• Problem details: An exact reproduction of the lines below, from the first through the one with "0031 (0)572-357636 (153, 2263)", is the whole answer; pictures have no place in it.

Dataset records Block Start

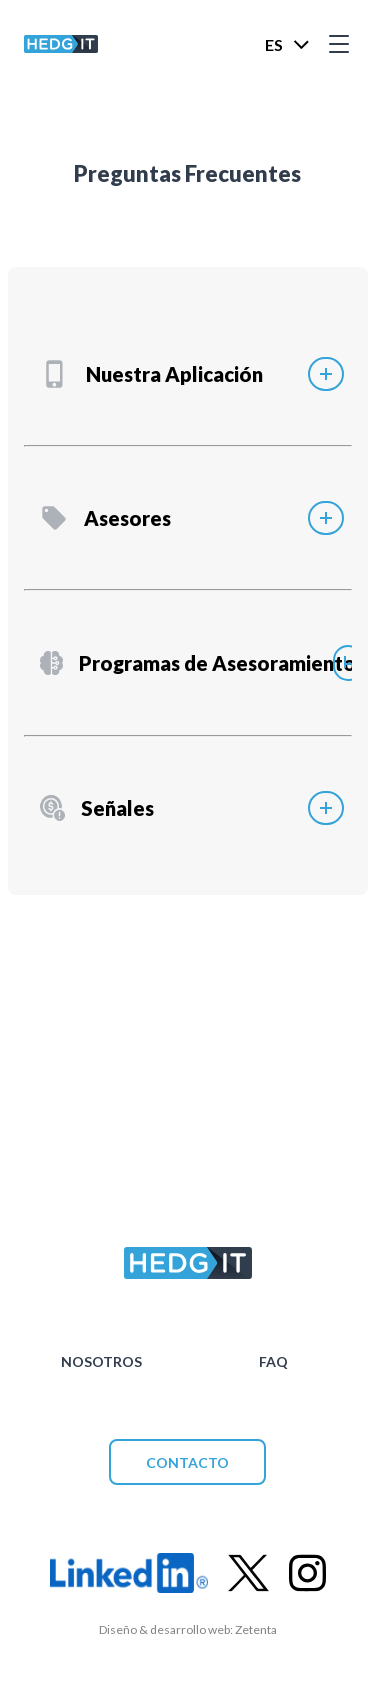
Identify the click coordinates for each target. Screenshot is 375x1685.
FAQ (273, 1361)
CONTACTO (187, 1462)
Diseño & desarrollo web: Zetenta (188, 1629)
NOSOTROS (101, 1361)
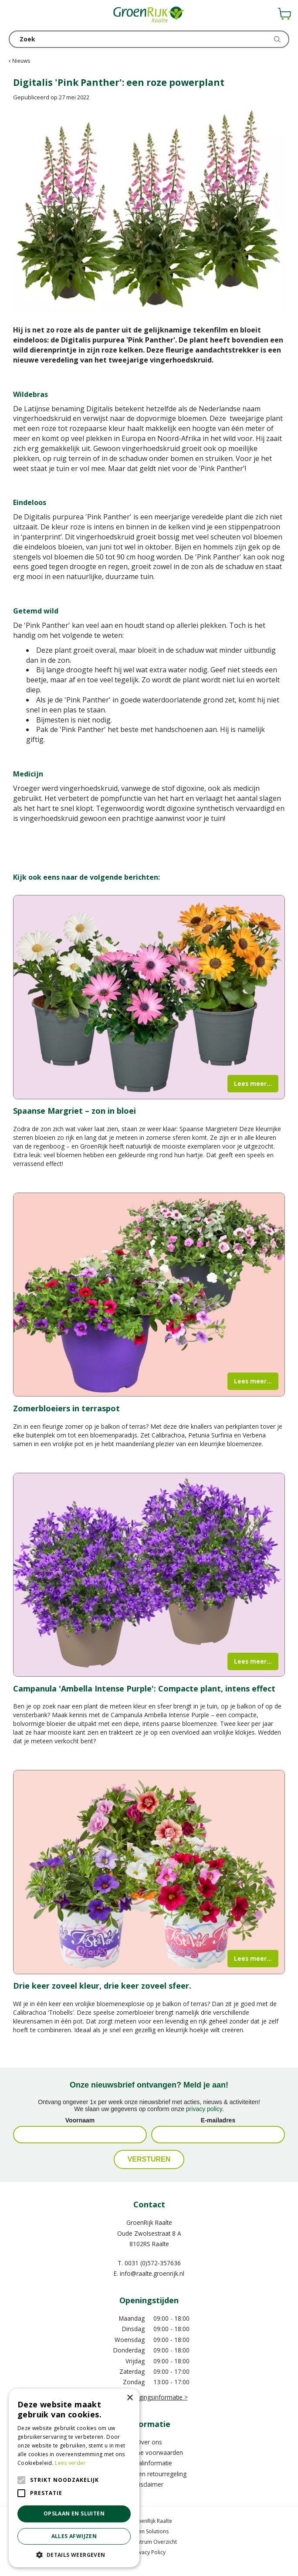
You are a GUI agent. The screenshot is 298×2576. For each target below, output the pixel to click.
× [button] (129, 2398)
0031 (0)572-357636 (153, 2263)
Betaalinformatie (149, 2463)
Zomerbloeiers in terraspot (66, 1408)
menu (15, 15)
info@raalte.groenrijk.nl (152, 2273)
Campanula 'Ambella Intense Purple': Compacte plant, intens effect (144, 1688)
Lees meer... (253, 1083)
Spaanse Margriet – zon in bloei (74, 1110)
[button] (74, 2554)
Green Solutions (149, 2531)
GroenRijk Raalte (149, 2222)
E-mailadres (218, 2120)
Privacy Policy (149, 2552)
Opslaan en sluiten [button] (74, 2513)
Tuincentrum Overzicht (149, 2541)
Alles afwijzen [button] (74, 2536)
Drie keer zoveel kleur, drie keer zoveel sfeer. (102, 1985)
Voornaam (80, 2120)
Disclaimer (149, 2484)
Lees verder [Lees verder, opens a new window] (70, 2463)
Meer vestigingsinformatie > (149, 2397)
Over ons (149, 2442)
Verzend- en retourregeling (149, 2474)
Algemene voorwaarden (149, 2452)
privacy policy (204, 2108)
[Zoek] (149, 39)
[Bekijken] (284, 14)
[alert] (74, 2478)
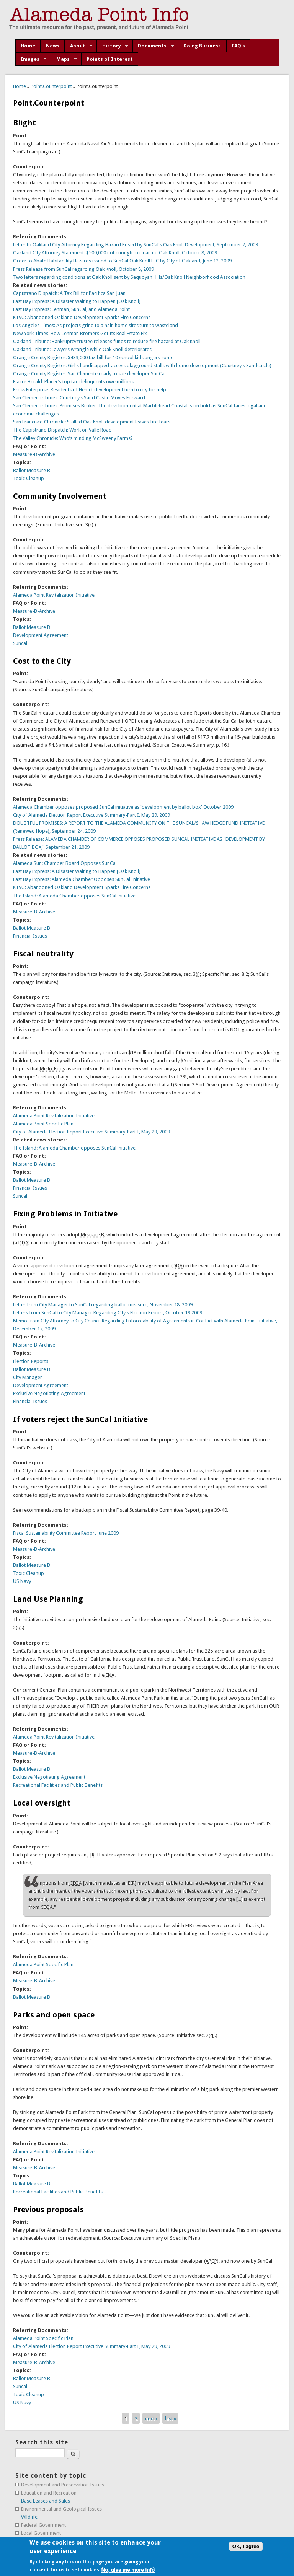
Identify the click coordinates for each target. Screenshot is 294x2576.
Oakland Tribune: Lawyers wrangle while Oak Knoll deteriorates (82, 349)
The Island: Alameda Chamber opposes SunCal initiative (74, 896)
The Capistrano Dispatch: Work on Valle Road (62, 430)
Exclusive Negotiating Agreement (49, 1393)
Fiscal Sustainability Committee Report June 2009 (66, 1533)
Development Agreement (40, 635)
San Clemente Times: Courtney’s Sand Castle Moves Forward (79, 398)
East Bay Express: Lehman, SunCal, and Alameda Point (71, 309)
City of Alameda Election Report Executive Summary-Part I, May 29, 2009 (91, 815)
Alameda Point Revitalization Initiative (54, 595)
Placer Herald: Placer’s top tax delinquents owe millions (73, 381)
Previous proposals (48, 2209)
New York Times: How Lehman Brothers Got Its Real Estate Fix (80, 333)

Dataset records Block End

• Solution:
Identify the click coordinates for each target. Screenshot is 375x1685.
FAQ (273, 1361)
CONTACTO (187, 1462)
Diseño & desarrollo web: Zetenta (188, 1629)
NOSOTROS (101, 1361)
You are a GUI agent. The screenshot is 298×2576. For each target below, output the pixel to click.
× [button] (129, 2398)
0031 (0)572-357636 (153, 2263)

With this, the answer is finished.